Les illustrations de la difficulté de basculer vers une position perceptuelle plus large et à partir d’elle, de changer de comportement, sont nombreuses : ainsi, l’évolution climatique et la difficulté d’impulser au niveau macro-économique une généralisation de comportements favorables à l’environnement. On entre dans le changement à petits pas. Toutefois, si un tsunami climatique se produit, il touche alors frontalement la position perceptuelle personnelle -là où la compulsivité est la plus grande- pour rejoindre celui de la société et provoquer un changement de comportement. Par exemple, les maisons sont alors reconstruites à plus grande distance de la côte.
Au niveau des organisations, favoriser la position perceptuelle de l’organisation tout entière et les comportements y associés est un enjeu majeur.
Dans le secteur public particulièrement, j’ai rencontré peu d’institutions qui n’étaient pas confrontées à ce challenge. Lorsqu’il existe un conseil d’administration, on pourrait imaginer que c’est cet organe qui soit à même d’impulser cette vision globale. Mais comme il est souvent composé de représentants de différents groupes sociaux (patronat, syndicats, représentants de partis politiques, …), l’obstacle est réel car leurs positions perceptuelles sont prioritairement celles des organisations qu’ils représentent. Une bonne solution est de prévoir un quota suffisamment large d’administrateurs indépendant créer cette bascule. Regardez la situation de nombreuses asbl : leur conseil d’administration contient nombre de bénévoles qui ont à cœur la défense et la promotion de l’association dans son ensemble et non la défense de points de vue particuliers.

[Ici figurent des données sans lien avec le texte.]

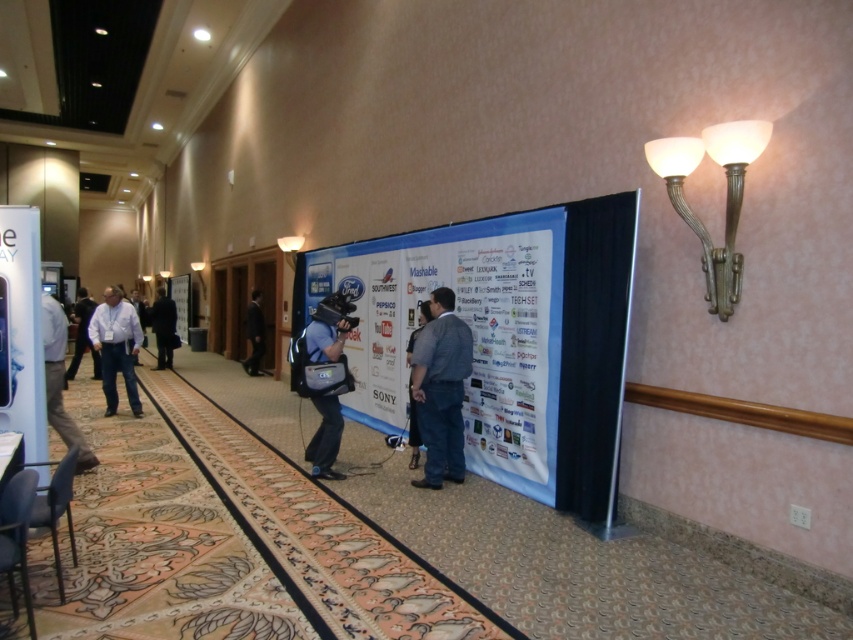 You are a photographer positioned at the entrance of the hallway. You need to capture a clear photo of both the dark gray suit at center and the dark blue suit at center. Which suit should you focus on first to ensure both are in focus?

The dark gray suit at center is closer to the viewer than the dark blue suit at center. To ensure both are in focus, you should focus on the dark gray suit at center first, as it is closer, and adjust the depth of field to include the dark blue suit at center in the background.

You are a photographer in a conference hallway and need to position yourself between the dark gray suit at center and the blue fabric camera at center. Which object should you stand closer to if you want to be nearer to the right wall?

The dark gray suit at center is positioned on the right side of blue fabric camera at center. Therefore, to be nearer to the right wall, you should stand closer to the dark gray suit at center.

C’est cela que j’appelle « casser les vitres de votre service » : entrer dans la position perceptuelle de l’organisation tout entière et non d’un service en particulier. Voici quelques pistes radicales pour y arriver, outre celle d’un changement dans les conseils d’administration lorsque celui-ci existe.
En premier lieu, revisiter les compétences individuelles des membres des comités de direction. Dans tous les cas que je connais, les membres des comités de direction ont des compétences verticales exclusives -ils couvrent la gestion d’une ou de plusieurs matières – ou des compétences transversales exclusives –budget, RH, TIC, logistique – . Le changement consiste à attribuer à tous les membres du comité de direction des compétences verticales et des compétences transversales pour qu’ils entrent dans un univers perceptuel élargi. Les domaines concernés par la transversalité sont nombreux, même dans les matières opérationnelles.

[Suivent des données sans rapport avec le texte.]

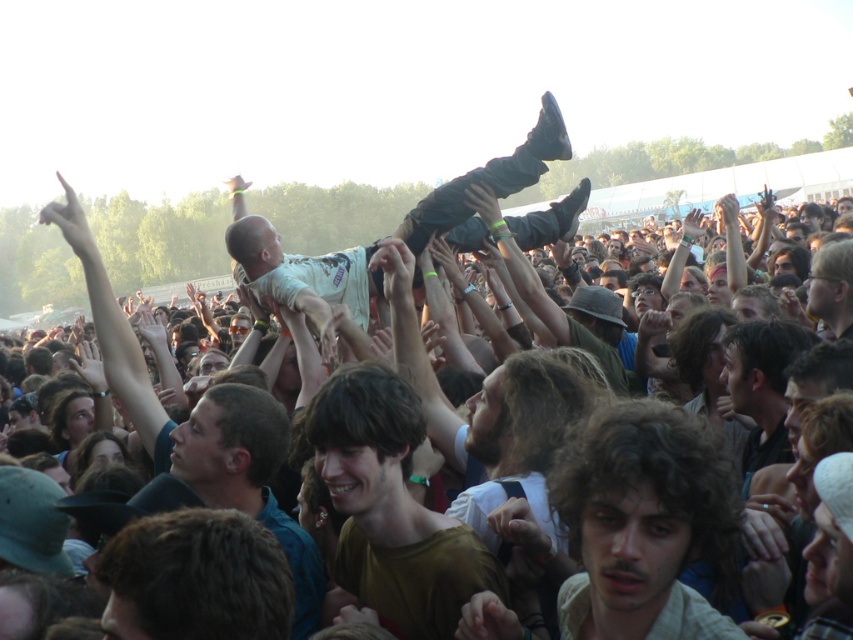 In the music festival scene, where exactly is the brown matte shirt at center located in terms of coordinates?

The brown matte shirt at center is located at point coordinates of (392, 508).

You are a photographer trying to capture the central figure in the crowd. You notice the brown matte shirt at center and the blue shirt at center. Which shirt should you focus on if you want to ensure the central figure is fully visible in your shot?

The brown matte shirt at center might be wider than blue shirt at center, so focusing on the brown matte shirt at center could help ensure the central figure is fully visible as it may cover more of the central figure.

Consider the image. You are a photographer at the music festival, and you want to capture a photo of the central figure being lifted by the crowd. You notice the brown matte shirt at center and the light brown fabric baby at center in your frame. Which object should you adjust your focus to ensure the central figure is properly centered in your shot?

The brown matte shirt at center is to the left of light brown fabric baby at center, so to center the central figure, focus on the light brown fabric baby at center as it is positioned closer to the center of the scene. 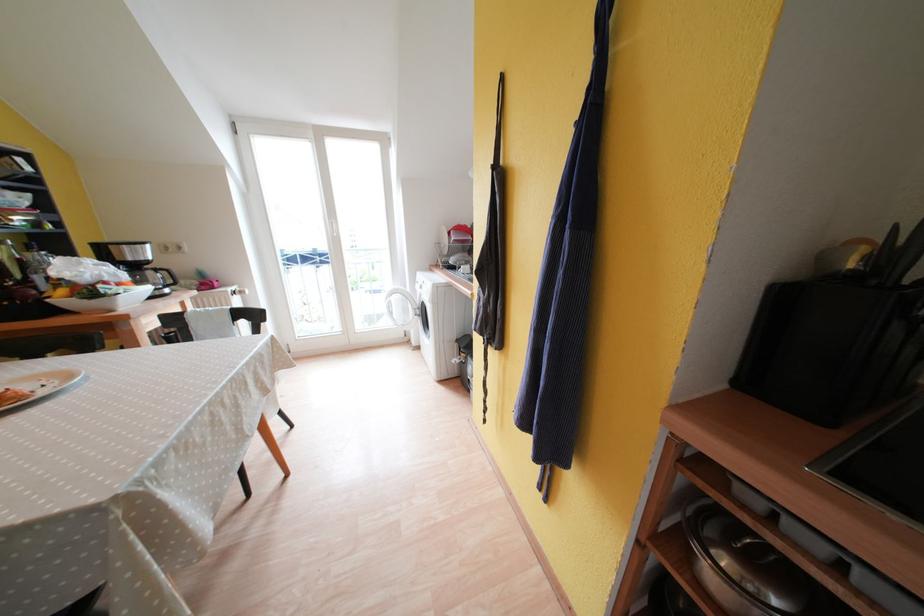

En deuxième lieu, réorganiser l’interaction entre les services opérationnels et les services d’appui (appelés aussi services de support). Cette intégration est généralement chronologique : un dossier, un projet est initié par un service vertical et lorsqu’il est suffisamment mûr, les services transversaux entrent en piste. Le changement consiste à associer systématiquement les services transversaux dès le début et créer une intégration simultanée et non plus chronologique.
En troisième lieu, organiser une politique RH créant la mobilité systématique du personnel. Malgré tous les efforts faits, la mobilité du personnel reste marginale car la politique RH n’a pas intégré ce vecteur dans son approche. La raison souvent évoquée est le besoin d’experts des différents secteurs vu la complexité croissante des matières. L’argument n’est pas faux mais crée les conditions d’une mobilité marginale. Casser cette logique implique une mutation systématique des cadres – à partir de directeur- tous les 5 ans au plus. Ceci va de pair avec une véritable planification des mutations et un plan de formation et de développement qui prépare le cadre à entrer de plain pied dans sa nouvelle fonction dès sa désignation. Cette mutation systématique favorisera à coup sûr l’efficacité de leur réseau et du dialogue au sein de celui-ci.